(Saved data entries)

------------------------------

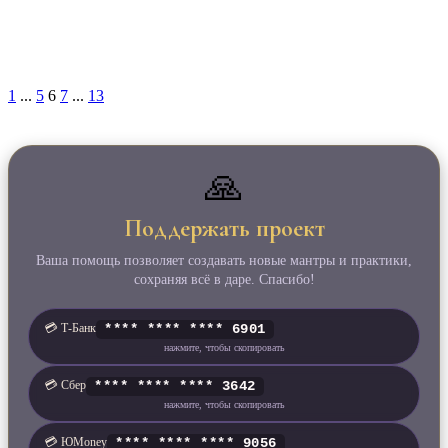
1
...
5
6
7
...
13
🙏
Поддержать проект
Ваша помощь позволяет создавать новые мантры и практики,
сохраняя всё в даре. Спасибо!
💳 Т‑Банк
**** **** **** 6901
нажмите, чтобы скопировать
💳 Сбер
**** **** **** 3642
нажмите, чтобы скопировать
💳 ЮMoney
**** **** **** 9056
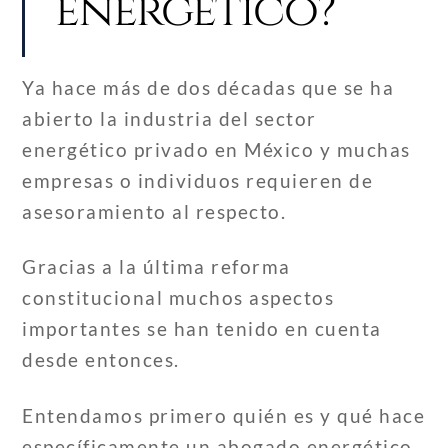
energético?
Ya hace más de dos décadas que se ha
abierto la industria del sector
energético privado en México y muchas
empresas o individuos requieren de
asesoramiento al respecto.
Gracias a la última reforma
constitucional muchos aspectos
importantes se han tenido en cuenta
desde entonces.
Entendamos primero quién es y qué hace
específicamente un abogado energético.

------------------------------

# [PROBLEM TO WORK ON]
For the string "hace", show each line of the entries above where it occurs.

# [SOLUTION]
Ya hace más de dos décadas que se ha
Entendamos primero quién es y qué hace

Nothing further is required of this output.